Speriamo che stavolta i Friedkin, grandi imprenditori nel settore automotive, cinematografico e del lusso, abbiamo imparato, dopo cinque anni, dai propri errori ma soprattutto dalla storia recente del club.
Bastava informarsi sulla storia tutta della Roma per capire tante cose cicliche che accadono qui e forse evitare grossolani errori.
Per esempio, se il duo padre-figlio californiano ma con domicilio in Texas, avesse studiato la storia del club poi comprato, avrebbe saputo che qui per vincere serve un solo tipo di allenatore: il sergente di ferro con le palle quadrate che non le manda a dire.
Da Liedholm a Mourinho, passando per Capello e il primo Spalletti fino a Ranieri, qui funziona l’allenatore esperto, canuto e bianco, che riesce subito a capire le esigenze della piazza ma allo stesso tempo scardinare il sistema di protezione e giustificazione verso il lassismo che spesso ha albergato e alberga a Trigoria. Uno capace o di diventare l’idolo dei tifosi o di gestire con impeccabile comunicazione la stampa e tutto ciò che ruota intorno alla Roma.
Con Mourinho si è vinto un trofeo dopo quattordici anni di digiuno, e sessantadue dall’ultima vittoria Europea. L’anno successivo una finale rubata a Budapest che fosse andata nel verso giusto avrebbe scritto una diversa storia recente del club.
Ora Ranieri, diciannove risultati utili consecutivi e un gruppo redivivo che rema dalla stessa parte e che a tre giornate dalla fine è in piena corsa per la Champions Legue.
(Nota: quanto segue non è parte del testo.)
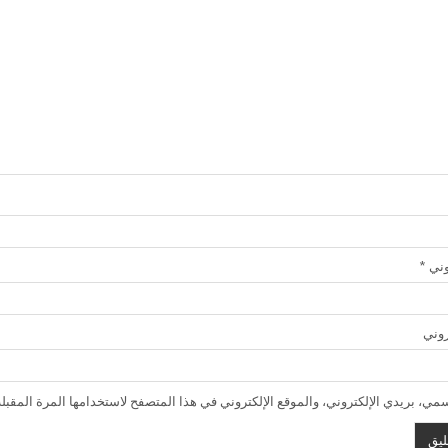
روني
*
روني
ي، بريدي الإلكتروني، والموقع الإلكتروني في هذا المتصفح لاستخدامها المرة المقبلة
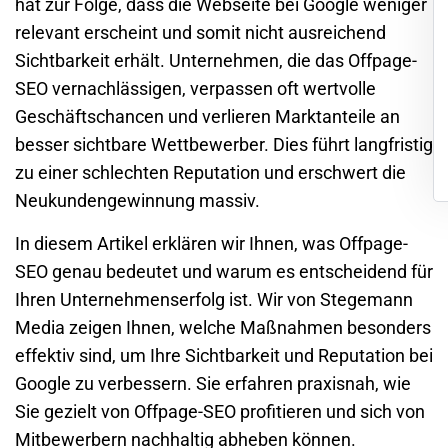
hat zur Folge, dass die Webseite bei Google weniger
relevant erscheint und somit nicht ausreichend
Sichtbarkeit erhält. Unternehmen, die das Offpage-
SEO vernachlässigen, verpassen oft wertvolle
Geschäftschancen und verlieren Marktanteile an
besser sichtbare Wettbewerber. Dies führt langfristig
zu einer schlechten Reputation und erschwert die
Neukundengewinnung massiv.
In diesem Artikel erklären wir Ihnen, was Offpage-
SEO genau bedeutet und warum es entscheidend für
Ihren Unternehmenserfolg ist. Wir von Stegemann
Media zeigen Ihnen, welche Maßnahmen besonders
effektiv sind, um Ihre Sichtbarkeit und Reputation bei
Google zu verbessern. Sie erfahren praxisnah, wie
Sie gezielt von Offpage-SEO profitieren und sich von
Mitbewerbern nachhaltig abheben können.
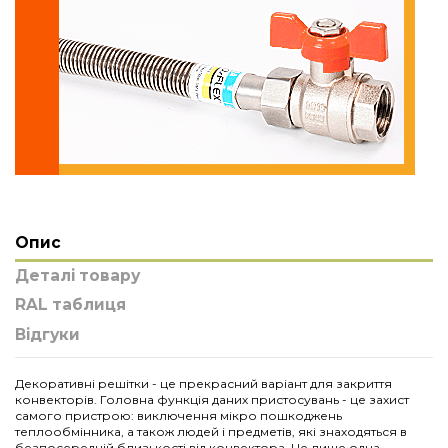
Опис
Деталі товару
RAL таблиця
Відгуки
Декоративні решітки - це прекрасний варіант для закриття
конвекторів. Головна функція даних пристосувань - це захист
самого пристрою: виключення мікро пошкоджень
теплообмінника, а також людей і предметів, які знаходяться в
безпосередній близькості від конвектора. Це лише одна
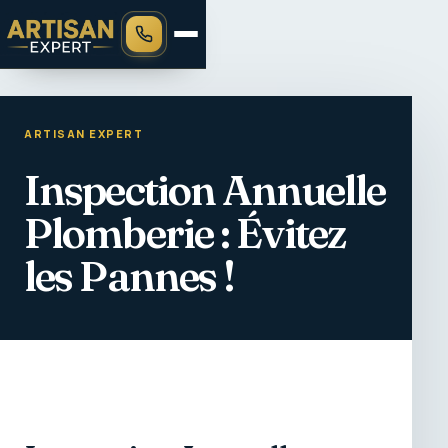
ARTISAN EXPERT
Inspection Annuelle
Plomberie : Évitez
les Pannes !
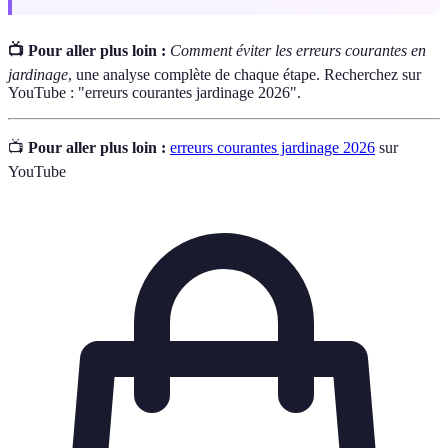
📺 Pour aller plus loin :
Comment éviter les erreurs courantes en
jardinage
, une analyse complète de chaque étape. Recherchez sur
YouTube : "erreurs courantes jardinage 2026".
📺
Pour aller plus loin :
erreurs courantes jardinage 2026
sur
YouTube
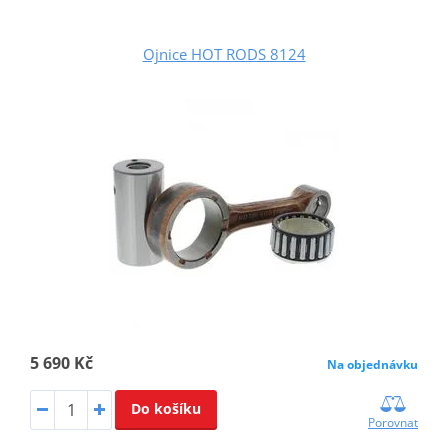
Ojnice HOT RODS 8124
5 690 Kč
Na objednávku
Do košíku
Porovnat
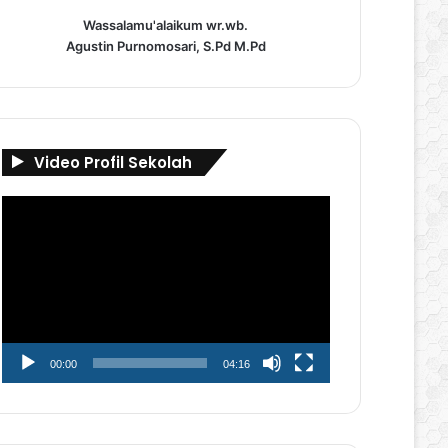
Wassalamu'alaikum wr.wb.
Agustin Purnomosari, S.Pd M.Pd
Video Profil Sekolah
Pemutar
Video
00:00
04:16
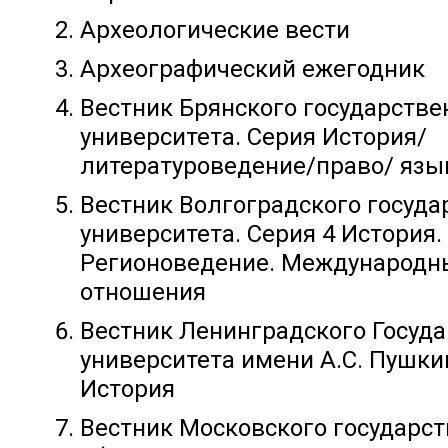
Археологические вести
Археографический ежегодник
Вестник Брянского государстве
университета. Серия История/
литературоведение/право/ язы
Вестник Волгоградского госуда
университета. Серия 4 История.
Регионоведение. Международн
отношения
Вестник Ленинградского Госуд
университета имени А.С. Пушки
История
Вестник Московского государс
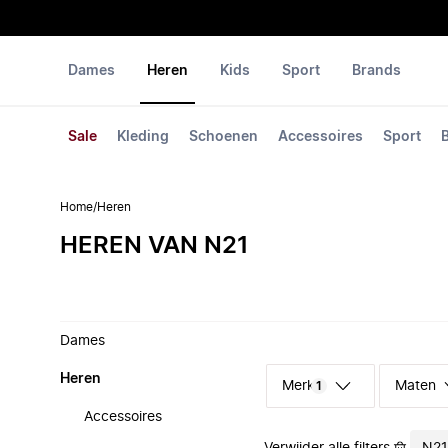
Dames
Heren
Kids
Sport
Brands
Sale
Kleding
Schoenen
Accessoires
Sport
Home
/
Heren
HEREN VAN N21
Dames
Heren
Merk
Maten
1
Accessoires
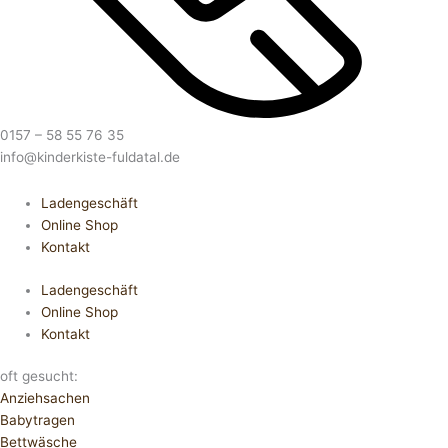
0157 – 58 55 76 35
info@kinderkiste-fuldatal.de
Ladengeschäft
Online Shop
Kontakt
Ladengeschäft
Online Shop
Kontakt
oft gesucht:
Anziehsachen
Babytragen
Bettwäsche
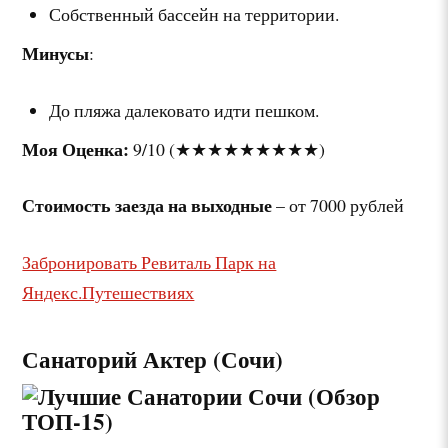
Собственный бассейн на территории.
Минусы
:
До пляжа далековато идти пешком.
Моя Оценка:
9/10 (★★★★★★★★★)
Стоимость заезда на выходные
– от 7000 рублей
Забронировать Ревиталь Парк на
Яндекс.Путешествиях
Санаторий Актер (Сочи)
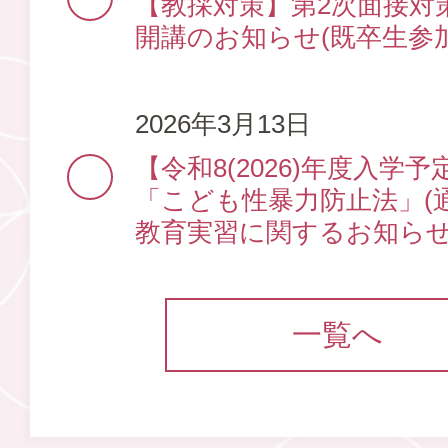
【教採対策】第2次面接対
開講のお知らせ(既卒生参
2026年3月13日
【令和8(2026)年度入学
「こども性暴力防止法」(
教育実習に関するお知ら
一覧へ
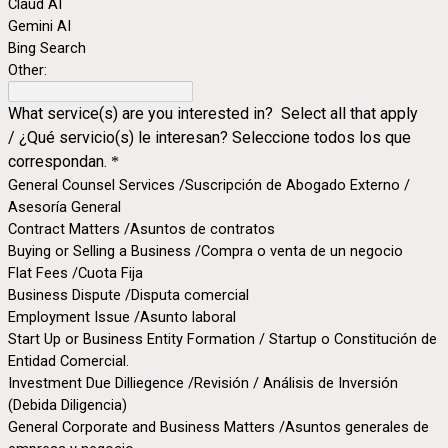
Claud AI
Gemini AI
Bing Search
Other:
What service(s) are you interested in? Select all that apply
/ ¿Qué servicio(s) le interesan? Seleccione todos los que
correspondan.
*
General Counsel Services /Suscripción de Abogado Externo /
Asesoría General
Contract Matters /Asuntos de contratos
Buying or Selling a Business /Compra o venta de un negocio
Flat Fees /Cuota Fija
Business Dispute /Disputa comercial
Employment Issue /Asunto laboral
Start Up or Business Entity Formation / Startup o Constitución de
Entidad Comercial.
Investment Due Dilliegence /Revisión / Análisis de Inversión
(Debida Diligencia)
General Corporate and Business Matters /Asuntos generales de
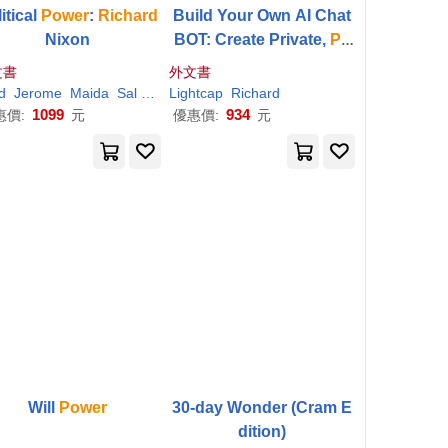
itical
Power
:
Richard
Build Your Own AI Chat
Nixon
BOT: Create Private,
Po
werful
RAG Applications
文書
外文書
with PostgreSQL, pgvec
d
Jerome
Maida
Sal
Darren G.
Lightcap
Davis
Richard
tor, Python, and FastAPI
1099
934
惠價:
元
優惠價:
元
Will
Power
30-day Wonder (Cram E
dition)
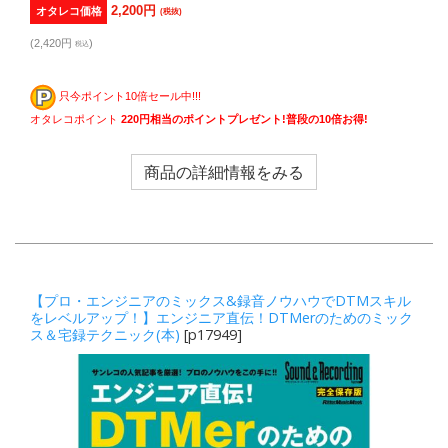
2,200円
オタレコ価格
(税抜)
(2,420円
)
税込
只今ポイント10倍セール中!!!
オタレコポイント
220円相当のポイントプレゼント!普段の10倍お得!
商品の詳細情報をみる
【プロ・エンジニアのミックス&録音ノウハウでDTMスキル
をレベルアップ！】エンジニア直伝！DTMerのためのミック
ス＆宅録テクニック(本)
[p17949]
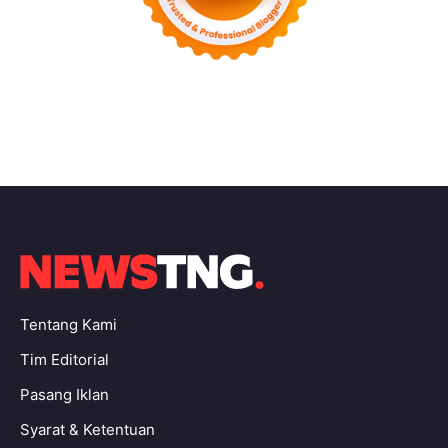
Tentang Kami
Tim Editorial
Pasang Iklan
Syarat & Ketentuan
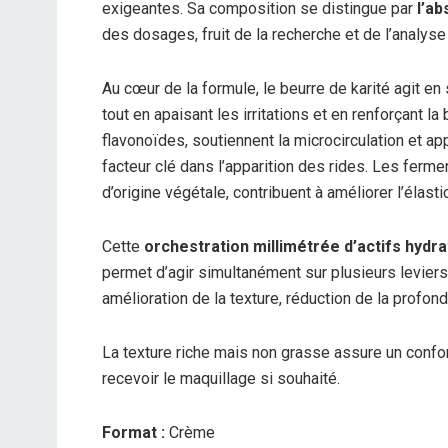
exigeantes. Sa composition se distingue par
l’ab
des dosages, fruit de la recherche et de l’analyse
Au cœur de la formule, le beurre de karité agit en
tout en apaisant les irritations et en renforçant la
flavonoïdes, soutiennent la microcirculation et app
facteur clé dans l’apparition des rides. Les ferm
d’origine végétale, contribuent à améliorer l’élasti
Cette
orchestration millimétrée d’actifs hydra
permet d’agir simultanément sur plusieurs leviers
amélioration de la texture, réduction de la profon
La texture riche mais non grasse assure un confor
recevoir le maquillage si souhaité.
Format :
Crème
Oggi La Roma è più vicina alla Champions di quanto fosse vicina alla B all’arrivo di Mister Claudio.
Speriamo che… i Friedkin, nonostante non mangino pane e calcio dalla nascita come molti di noi, abbiano capito che le idee rivoluzionarie e passionali da colossal americano nel cinico calcio nostrano sono destinate a fallire miseramente, e che i procuratori, per quanto amici, pensano prima ai loro interessi e a piazzare i loro assistiti che alla Roma.